Parece que fue ayer cuando el gobernador Gavin Newsom y los legisladores estatales aprobaron un presupuesto estatal que cubre una brecha de más de $20 mil millones entre ingresos y gastos. acusa al presidente Donald Trump por su dilema financiero.
De hecho, han pasado menos de cuatro meses desde que Newsom lo firmó. 321 billones de dólares, presupuesto 2025-26Dijo: “Frente al sabotaje económico de Donald Trump, este acuerdo presupuestario demuestra que California no sólo mantendrá la línea, sino que irá aún más lejos. Es equilibrado, tiene reservas significativas y se centra en apoyar a los californianos: reducir la burocracia y acelerar el desarrollo de viviendas e infraestructura, mantener servicios de salud esenciales y financiar el preescolar universal”. y reducir los impuestos para los veteranos”.
Trump, sin embargo, no tuvo nada que ver con lo que los funcionarios estatales han descrito como un “déficit estructural”, lo que significa que el gasto previsto según la ley actual supera las expectativas de ingresos. Más bien, proviene de lo que la administración pública reconoció más tarde como un Error de 165.000 millones de dólares en las previsiones de ingresos En 2022, esto alimentó el alarde de Newsom de tener un superávit de 97.500 millones de dólares. Esto, a su vez, provocó un fuerte aumento del gasto.

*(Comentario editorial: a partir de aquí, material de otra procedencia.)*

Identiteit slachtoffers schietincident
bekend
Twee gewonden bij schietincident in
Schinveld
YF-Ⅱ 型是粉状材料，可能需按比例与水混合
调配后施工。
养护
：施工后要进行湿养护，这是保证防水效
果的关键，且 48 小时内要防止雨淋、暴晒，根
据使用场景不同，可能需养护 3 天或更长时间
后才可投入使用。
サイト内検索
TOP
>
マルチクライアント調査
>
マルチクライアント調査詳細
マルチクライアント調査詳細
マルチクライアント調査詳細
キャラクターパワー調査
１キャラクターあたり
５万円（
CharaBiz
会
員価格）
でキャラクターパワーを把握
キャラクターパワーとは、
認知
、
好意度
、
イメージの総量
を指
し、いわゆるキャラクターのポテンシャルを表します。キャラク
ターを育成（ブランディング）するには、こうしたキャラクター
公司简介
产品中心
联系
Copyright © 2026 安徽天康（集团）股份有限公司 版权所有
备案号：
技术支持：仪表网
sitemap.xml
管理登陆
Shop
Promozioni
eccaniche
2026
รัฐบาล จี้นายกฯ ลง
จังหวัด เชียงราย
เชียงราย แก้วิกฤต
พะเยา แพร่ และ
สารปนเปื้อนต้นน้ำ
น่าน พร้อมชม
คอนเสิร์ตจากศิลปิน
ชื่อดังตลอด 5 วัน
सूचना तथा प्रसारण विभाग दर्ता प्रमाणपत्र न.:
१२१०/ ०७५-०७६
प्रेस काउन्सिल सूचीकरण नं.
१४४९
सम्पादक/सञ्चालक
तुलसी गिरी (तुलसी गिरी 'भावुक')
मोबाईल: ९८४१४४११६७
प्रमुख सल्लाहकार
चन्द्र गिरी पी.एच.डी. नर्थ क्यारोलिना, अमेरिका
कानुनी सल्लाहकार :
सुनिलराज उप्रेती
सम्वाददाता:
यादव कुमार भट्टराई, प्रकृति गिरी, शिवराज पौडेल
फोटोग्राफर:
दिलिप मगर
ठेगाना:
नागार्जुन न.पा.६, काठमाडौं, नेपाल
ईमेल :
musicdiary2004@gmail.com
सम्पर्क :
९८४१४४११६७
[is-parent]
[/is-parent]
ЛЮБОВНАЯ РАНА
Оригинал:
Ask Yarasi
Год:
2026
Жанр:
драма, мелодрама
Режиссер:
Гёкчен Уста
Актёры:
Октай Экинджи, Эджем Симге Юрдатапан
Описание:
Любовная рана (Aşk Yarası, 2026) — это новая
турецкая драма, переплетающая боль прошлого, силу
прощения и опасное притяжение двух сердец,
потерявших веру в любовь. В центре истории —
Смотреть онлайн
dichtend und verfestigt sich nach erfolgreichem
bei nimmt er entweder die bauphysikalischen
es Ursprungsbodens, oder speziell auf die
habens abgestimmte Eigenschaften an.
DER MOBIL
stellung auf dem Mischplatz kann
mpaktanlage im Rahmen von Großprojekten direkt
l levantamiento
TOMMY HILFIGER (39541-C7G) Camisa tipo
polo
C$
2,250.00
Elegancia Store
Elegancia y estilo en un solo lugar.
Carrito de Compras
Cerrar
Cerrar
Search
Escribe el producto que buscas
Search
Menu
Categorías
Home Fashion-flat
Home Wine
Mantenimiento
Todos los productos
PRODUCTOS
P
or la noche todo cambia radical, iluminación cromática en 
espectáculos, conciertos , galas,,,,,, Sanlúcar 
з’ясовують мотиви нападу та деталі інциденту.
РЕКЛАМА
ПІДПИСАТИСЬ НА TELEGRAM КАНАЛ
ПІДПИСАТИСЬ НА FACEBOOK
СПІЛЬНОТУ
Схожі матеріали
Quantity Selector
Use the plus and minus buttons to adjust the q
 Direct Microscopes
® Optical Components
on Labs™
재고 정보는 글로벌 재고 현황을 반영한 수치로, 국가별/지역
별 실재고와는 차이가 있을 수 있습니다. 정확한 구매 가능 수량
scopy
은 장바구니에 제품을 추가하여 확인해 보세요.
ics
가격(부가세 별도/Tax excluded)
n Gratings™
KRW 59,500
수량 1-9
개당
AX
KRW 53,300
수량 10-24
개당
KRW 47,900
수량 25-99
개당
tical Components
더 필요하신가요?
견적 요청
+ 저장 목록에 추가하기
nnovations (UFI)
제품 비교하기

Cuando se reveló que el superávit era un fantasma, el Estado quedó atrapado en una brecha crónica de ingresos/gastos que sigue existiendo. A cúbrelo este año, Newsom y los legisladores recurrieron a reservas de emergencia, pidieron prestado dinero de los fondos especiales del tesoro, pospusieron algunos gastos e hicieron trucos contables.
El jueves, la Oficina del Analista Legislativo se determina la deuda total del hogar – dentro y fuera de los libros – en 21 mil millones de dólares.
Aunque este presupuesto tiene menos de cuatro meses, el ciclo presupuestario anual pronto comenzará de nuevo.
El analista presupuestario de la Legislatura, Gabe Petek, publicará su revisión anual de las finanzas del estado en unas pocas semanas. En diciembre veremos el establecimiento final de parámetros por parte del Departamento del Tesoro y las decisiones de Newsom sobre cómo gastar el dinero que cree que tendrá el estado, y en enero veremos la introducción del primer borrador de un plan 2026-27.
Será el presupuesto final de Newsom antes de que finalice su segundo y último mandato como gobernador en 14 meses y muy probablemente comience una campaña para la Casa Blanca.
Todas las señales apuntan a que el país enfrentará otro año de déficit multimillonario. Los ingresos de las grandes corporaciones superaron en varios miles de millones de dólares las estimaciones presupuestarias actuales, pero no fueron suficientes para reducir significativamente el déficit estructural.
“A pesar de la reciente fortaleza de los ingresos, la posición fiscal de California sigue siendo frágil”, dijo Jason Sisney, asistente jefe de presupuesto de la Asamblea estatal. dice una nota esta semana. “Hay muchas señales de que una burbuja de inversión procedente de la llamada ‘industria de inteligencia artificial’ está alimentando los recientes ingresos fiscales”.
Sisney añadió correctamente que “las burbujas pueden conducir a caídas dramáticas en los ingresos fiscales federales cuando estallan”. Eso ocurrió hace aproximadamente un cuarto de siglo, cuando estalló la burbuja de las “puntocom”, creando un gran déficit presupuestario federal.
Después de limpiar el déficit crónico del estado en los últimos tres años, Newsom y los legisladores han acumulado miles de millones de dólares en deuda recurriendo a fondos especiales y también tendrán que considerar aplazamientos de gastos y otras maniobras mientras elaboran su presupuesto final. También deben lidiar con el impacto de una fuerte dependencia de los fondos de ayuda de emergencia (incluidos 7.100 millones de dólares en el presupuesto actual) para cubrir los déficits.
“La mayor parte del fondo de emergencia del estado se utilizó para equilibrar los dos últimos presupuestos, y los grandes saldos de efectivo del estado en gran medida no están disponibles para abordar un déficit estructural en el Fondo General”, señala Sisney.
La conclusión es que si los ingresos no aumentan rápida y drásticamente, Newsom y los legisladores enfrentarán el mismo déficit crónico y una presión adicional para equilibrarlo. Recortes en la financiación federal para educación, servicios sociales y médicos Eso es lo que están haciendo Trump y el Congreso. Lo que hagan o dejen de hacer guiará a Newsom mientras profundiza en la política nacional.
Dan Walters es columnista de CalMatters.